Cloud Atlas is like a gonzo miniseries that, at times, seems to be cramming the entire history of Hollywood genre films into one multi-tentacled parable of freedom and authoritarian control. You’ll catch echoes of a hundred other pop touchstones, from Roots to Guy Ritchie films to Soylent Green. I would never call Cloud Atlas profound — it’s more like a pulpy middlebrow head trip — but the hook of the movie is that Andy and Lana Wachowski and Tom Tykwer so clearly meant everything that they put in it.

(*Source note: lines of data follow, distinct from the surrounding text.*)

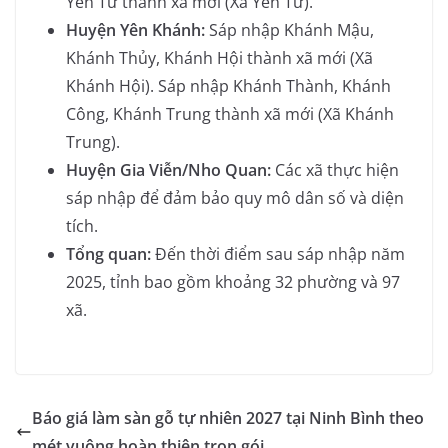
Yên Từ thành xã mới (Xã Yên Từ).
Huyện Yên Khánh:
Sáp nhập Khánh Mậu,
Khánh Thủy, Khánh Hội thành xã mới (Xã
Khánh Hội). Sáp nhập Khánh Thành, Khánh
Công, Khánh Trung thành xã mới (Xã Khánh
Trung).
Huyện Gia Viễn/Nho Quan:
Các xã thực hiện
sáp nhập để đảm bảo quy mô dân số và diện
tích.
Tổng quan:
Đến thời điểm sau sáp nhập năm
2025, tỉnh bao gồm khoảng 32 phường và 97
xã.
Báo giá làm sàn gỗ tự nhiên 2027 tại Ninh Bình theo
mét vuông hoàn thiện trọn gói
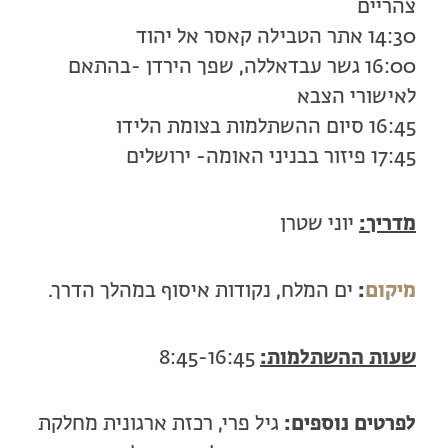
צהריים
14:30 אתר הטבילה קאסר אל יהוד
16:00 גשר עבדאללה, שפך הירדן -בהתאם
לאישורי הצבא
16:45 סיום ההשתלמות בצומת הלידו
17:45 פיזור בבניני האומה- ירושלים
מדריך:
יוני שטרן
מיקום
:
ים המלח, נקודות איסוף במהלך הדרך.
שעות ההשתלמות:
8:45-16:45
לפרטים נוספים:
גיל פרי, רכזת ארגונית מחלקת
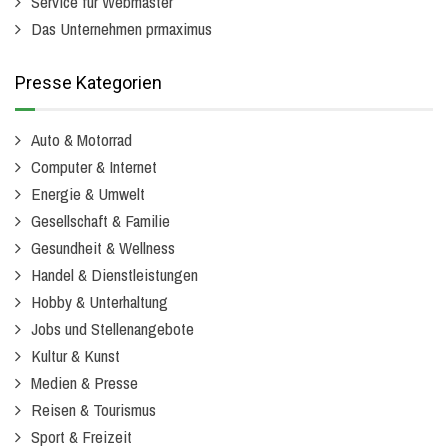
Service für Webmaster
Das Unternehmen prmaximus
Presse Kategorien
Auto & Motorrad
Computer & Internet
Energie & Umwelt
Gesellschaft & Familie
Gesundheit & Wellness
Handel & Dienstleistungen
Hobby & Unterhaltung
Jobs und Stellenangebote
Kultur & Kunst
Medien & Presse
Reisen & Tourismus
Sport & Freizeit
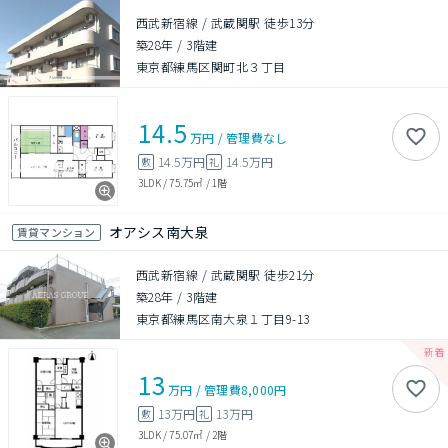
西武新宿線 / 武蔵関駅 徒歩13分
築28年
/
3階建
東京都練馬区関町北３丁目
14.5
万円
/
管理費
なし
14.5万円
14.5万円
敷
礼
3LDK
/
75.75㎡
/
1階
オアシス南大泉
賃貸マンション
西武新宿線 / 武蔵関駅 徒歩21分
築28年
/
3階建
東京都練馬区南大泉１丁目9-13
13
万円
/
管理費
8,000円
13万円
13万円
敷
礼
3LDK
/
75.07㎡
/
2階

I disagree with him on the note of whether it’s profound or not. I think it absolutely has that ability but it depends on your own personal belief system. I think what it says about ethnic and sexual identity is quite profound. But ultimately, like The Master and Life of Pi, your experience with it will depend on what you bring to it. Who you are when you walk in the door. What you think changes over time. Life becomes something different once you pass 40 years old. It’s important to remember that, always, when judging works of art. They are most often, simply, our own reflection.
Like Ebert, I want to see the film a third time. In fact, I’m desperate to see it a third time. Every major organ in my body is pleading with me to see it a third time. My brain is hungry to solve the mysteries. My heart wants to swoon again. My body, well, that goes without saying, what with Ben Wishaw, Jim Sturgess and James D’Arcy all cast in the film. I know, ew, gross.
As far as Oscars go, right now I see an original score frontrunner. Other than that, I don’t know.